For 2012, the average Julius Baer Lifestyle Index across the four cities rose 8.8 per cent, down from last year's 11.7 per cent.

This rate of increase was well above regional, traditional consumer price indices of about 6 per cent, the private bank said.

"Singapore was home to the highest price hikes in US dollar terms, followed by Shanghai, Hong Kong and lastly Mumbai. Across the region, the prices of high-end wine, wedding banquets, handbags and business-class air travel underwent the largest increases," it noted.

Julius Baer spokeswoman Lim Li Koon said the increase for Singapore is mainly due to the property score, which jumped 35 per cent.

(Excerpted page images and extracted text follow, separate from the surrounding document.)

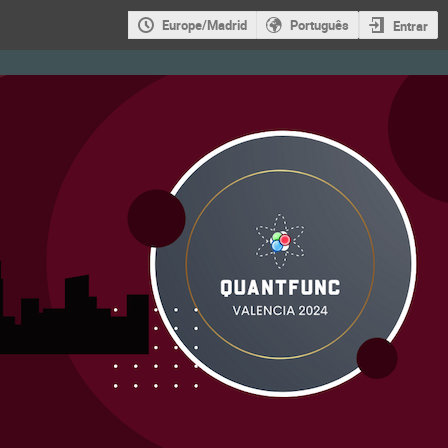
Europe/Madrid
Português
Entrar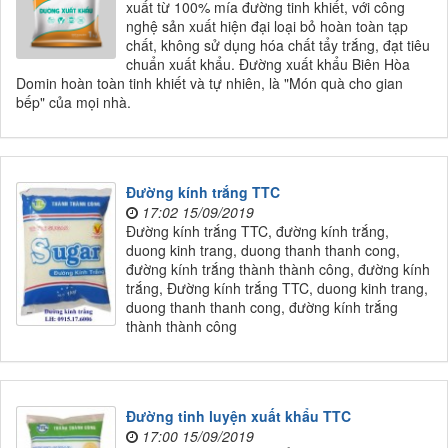
xuất từ 100% mía đường tinh khiết, với công
nghệ sản xuất hiện đại loại bỏ hoàn toàn tạp
chất, không sử dụng hóa chất tẩy trắng, đạt tiêu
chuẩn xuất khẩu. Đường xuất khẩu Biên Hòa
Domin hoàn toàn tinh khiết và tự nhiên, là "Món quà cho gian
bếp" của mọi nhà.
Đường kính trắng TTC
17:02 15/09/2019
Đường kính trắng TTC, đường kính trắng,
duong kinh trang, duong thanh thanh cong,
đường kính trắng thành thành công, đường kính
trắng, Đường kính trắng TTC, duong kinh trang,
duong thanh thanh cong, đường kính trắng
thành thành công
Đường tinh luyện xuất khẩu TTC
17:00 15/09/2019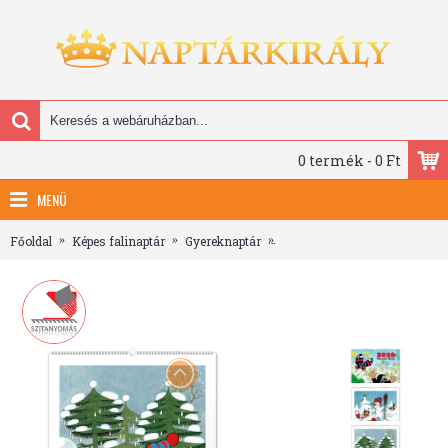
0 termék - 0 Ft
MENÜ
Főoldal
Képes falinaptár
Gyereknaptár
The Little Mole, képes falinap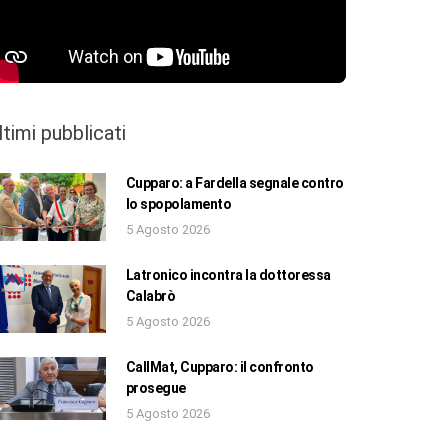
ltimi pubblicati
Cupparo: a Fardella segnale contro
lo spopolamento
5 Agosto 2026
Latronico incontra la dottoressa
Calabrò
5 Agosto 2026
CallMat, Cupparo: il confronto
prosegue
5 Agosto 2026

Homes of the ultra rich in US dollar terms went from US$9.7 million to US$13 million, she said. Many other items actually saw no change or even slight declines. Jewellery, shoes and handbags, for example, did not change in price at all. Wedding banquets went up 10 per cent, but this happened in most of the cities. Cars also went up another 5 per cent. The Singapore story is skewed heavily by massive property price movement, she added.

Stefan Hofer, Julius Baer emerging markets strategist, said driving the index was property and prices of luxury articles which have pricing power compared to services.

"For example, watches have been able to increase their prices relative to service providers like lawyers and hospitals," he said.

It's still no comfort to the ladies should they suffer the indignity of a fall from their 8-inch heels, as a night in a posh Singapore hospital at US$756 far exceeds Hong Kong's US$464. And if you want to make sure your spouse does not fritter the hard earned cash away, a family lawyer costs US$660 per hour here, almost double that in Hong Kong. One consolation is that a facelift in Singapore at US$2,559 is far cheaper than the other cities. Ditto root canal treatment.

So how do the rich cope with the almost 14 per cent inflation?

According to David Lim, chief executive of Julius Baer Singapore, they remain conservative in their investments, spending only a fraction of their wealth to maintain their lifestyle.

"They're not expecting a 14 per cent return, not becoming more aggressive in their investment approach," he said.

They are concerned about inflation and their higher living expenses.

"There's a lot of activity going into income and dividend stocks," he added.